■ **Your assignment**: Repeat the lines from the one containing "Masks at 221×278." through the last line of the data, exactly, pictures omitted.

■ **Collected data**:

◇ ◇ ◇ ◇ ◇ ◇ ◇

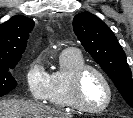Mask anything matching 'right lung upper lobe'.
Wrapping results in <instances>:
<instances>
[{
  "mask_svg": "<svg viewBox=\"0 0 133 118\" xmlns=\"http://www.w3.org/2000/svg\"><path fill=\"white\" fill-rule=\"evenodd\" d=\"M33 27L34 21L21 15L0 24V61L20 60Z\"/></svg>",
  "mask_w": 133,
  "mask_h": 118,
  "instance_id": "1",
  "label": "right lung upper lobe"
}]
</instances>
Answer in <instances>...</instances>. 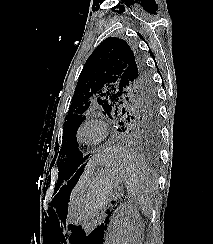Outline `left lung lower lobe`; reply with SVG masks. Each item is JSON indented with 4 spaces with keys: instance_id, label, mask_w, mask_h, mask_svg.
<instances>
[{
    "instance_id": "obj_1",
    "label": "left lung lower lobe",
    "mask_w": 213,
    "mask_h": 244,
    "mask_svg": "<svg viewBox=\"0 0 213 244\" xmlns=\"http://www.w3.org/2000/svg\"><path fill=\"white\" fill-rule=\"evenodd\" d=\"M117 131L125 132V133L131 135V137L133 139H135L137 141H141L143 144L145 143L147 145V147H149L150 151H152L156 147L157 136L155 138L143 139L139 135L135 134L133 132V130L131 128L129 129V127L126 126L125 124H118ZM89 156H90V154L86 155V156H84L82 153L79 154V156L75 162L74 168L72 170L73 176L69 181L70 183L75 184L78 181V179L86 165V160Z\"/></svg>"
}]
</instances>
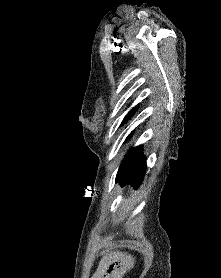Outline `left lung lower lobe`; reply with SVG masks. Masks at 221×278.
<instances>
[{
	"label": "left lung lower lobe",
	"instance_id": "left-lung-lower-lobe-1",
	"mask_svg": "<svg viewBox=\"0 0 221 278\" xmlns=\"http://www.w3.org/2000/svg\"><path fill=\"white\" fill-rule=\"evenodd\" d=\"M132 133L127 137L128 140ZM147 169L146 157L143 155L142 146L131 149L122 160L117 172V180H122V185L131 184L138 187Z\"/></svg>",
	"mask_w": 221,
	"mask_h": 278
}]
</instances>
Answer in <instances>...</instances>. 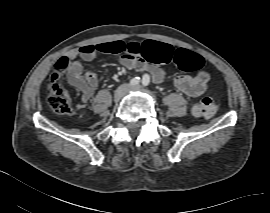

◇ ◇ ◇ ◇ ◇ ◇ ◇

■ **Result of this exercise**:
Outline `left lung lower lobe`; reply with SVG masks. Masks at 221×278.
<instances>
[{
	"label": "left lung lower lobe",
	"instance_id": "left-lung-lower-lobe-1",
	"mask_svg": "<svg viewBox=\"0 0 221 278\" xmlns=\"http://www.w3.org/2000/svg\"><path fill=\"white\" fill-rule=\"evenodd\" d=\"M132 133L127 137L128 140ZM147 169L146 157L143 155L142 146L131 149L122 160L117 172V180H122V185L131 184L138 187Z\"/></svg>",
	"mask_w": 221,
	"mask_h": 278
}]
</instances>
Answer in <instances>...</instances>. 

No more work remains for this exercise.